# Craziest Places to Go Broody



## Sheepshape (May 21, 2019)

Seems to me that hens choose the oddest places to go broody. Recently had to kick one out from my lamb weighing scales where she had decided to sit.

Today I found this one




 

To be honest, I very nearly stepped on her.....she began screeching and grumbling as I almost placed my foot on her.

Why not post your pics. of totally inappropriate places to try to brood? I'm sure there are some real gems.

If, no that should be WHEN, my next hen sits on eggs/stones/fresh air I'll take a pic. I'd be interested  to see where other find their chickens!


----------



## B&B Happy goats (May 21, 2019)

My two fluffy butt hens go under one of the goat benchs, they get potty on all the time, but still nest there!


----------



## Baymule (May 23, 2019)

I have a guinea hen nesting right next to a chicken coop.
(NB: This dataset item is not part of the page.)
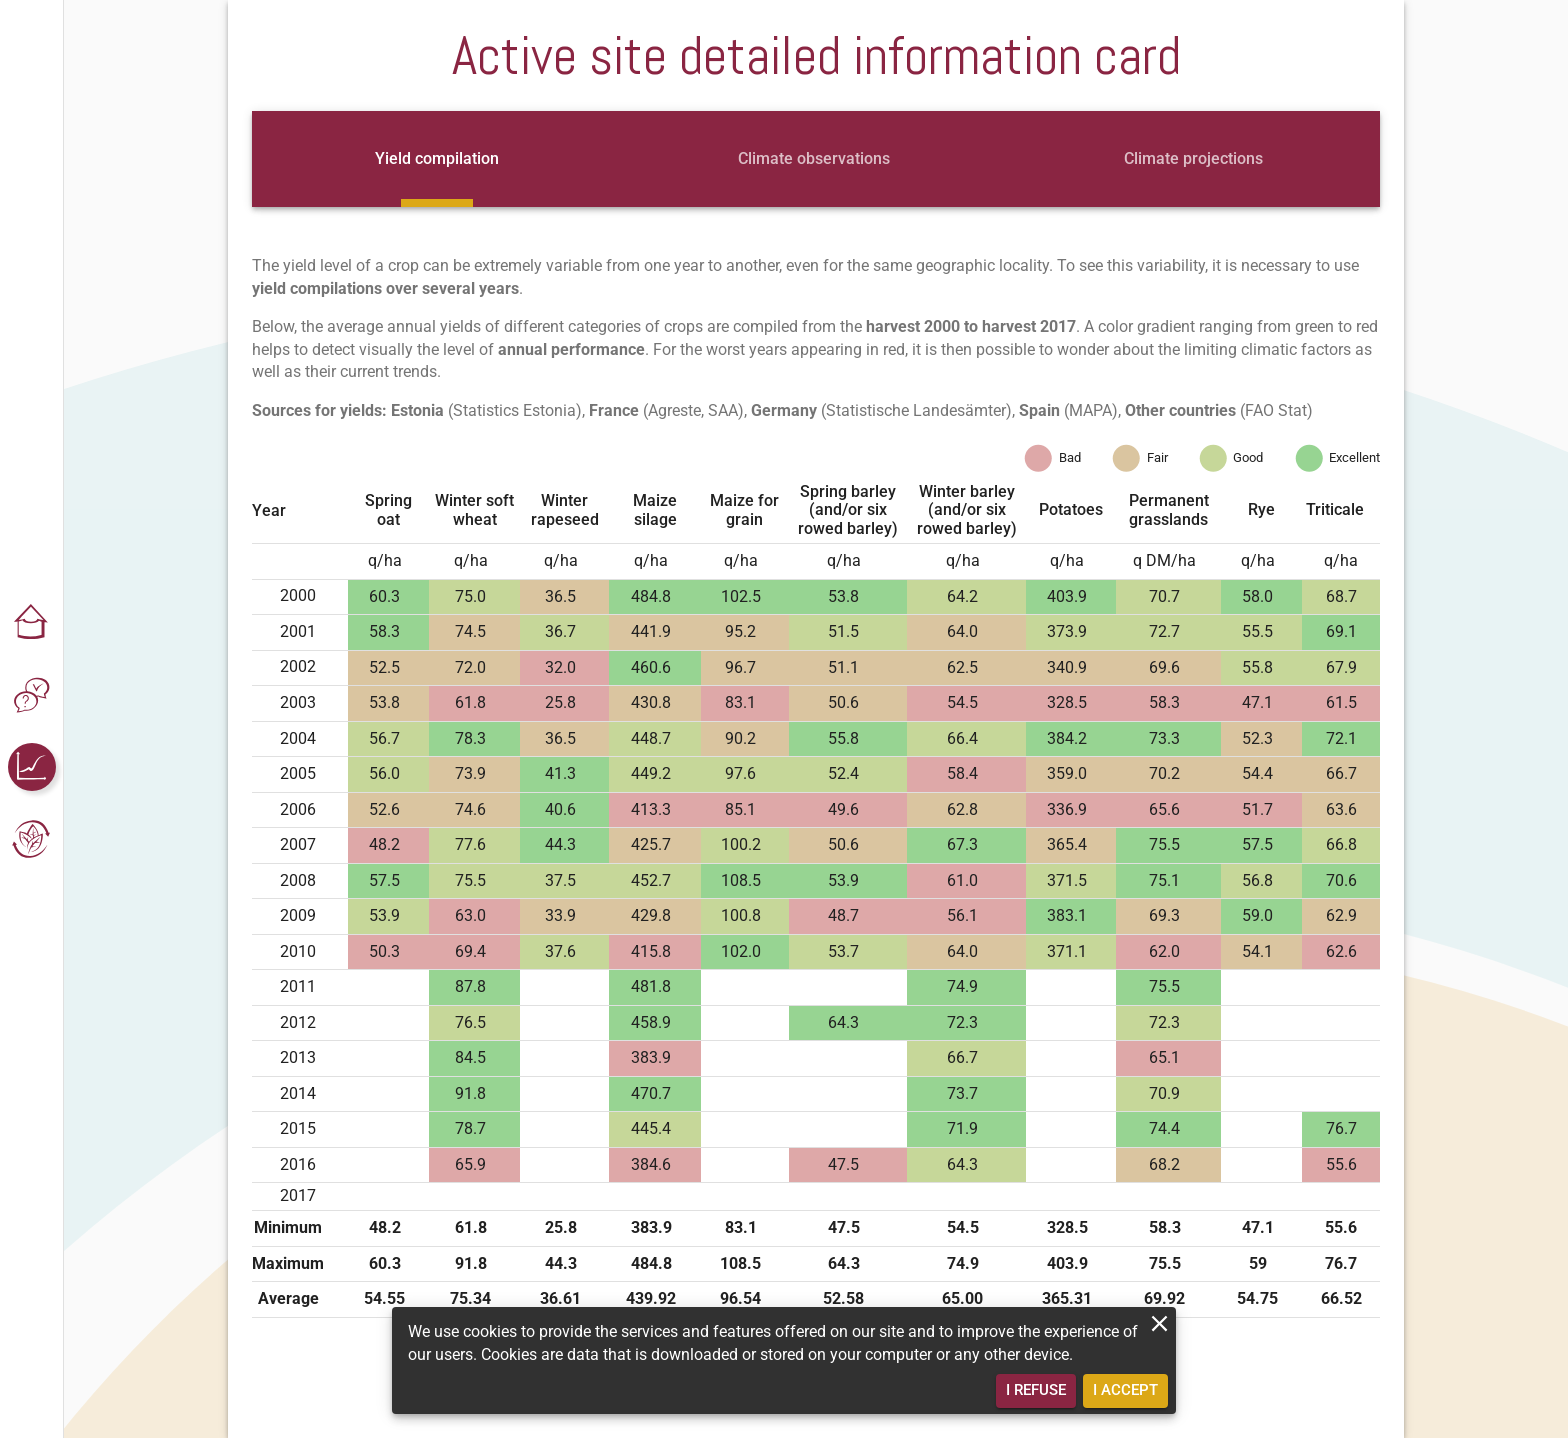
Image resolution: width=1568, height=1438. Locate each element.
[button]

When I go in to Feed the chickens she screeches at me.


----------



## Sheepshape (May 23, 2019)

Baymule said:


> I have a guinea hen nesting right next to a chicken coop.


Yep, that's dense.

A second broody has chosen to go broody near my first.....the first is in this



 

Yes, she's to the left of the top of the mound.

The second has chosen the opposite corner



 

That's her in the bottom right corner...now protected by a sheep hurdle, as Old Girl with triplets has access to the shed and doesn't much like hens, but does like their food.

As for poor broody no 1 (who is sitting on nothing)....she has the Old Girl and 3 of these to contend with....



 

3 chicken coops, all the rest of the sheep shed and THIS is where they choose. 

Why did the chicken cross the road? Presumably she loved living dangerously.


----------



## Baymule (May 23, 2019)

This is the third guinea nest, that I found. Something ate the eggs in the other two nests.  I was about to gather up the eggs up for the incubator when she decided to go sit on them. I have a trio, I call them the Looney Goonies.


----------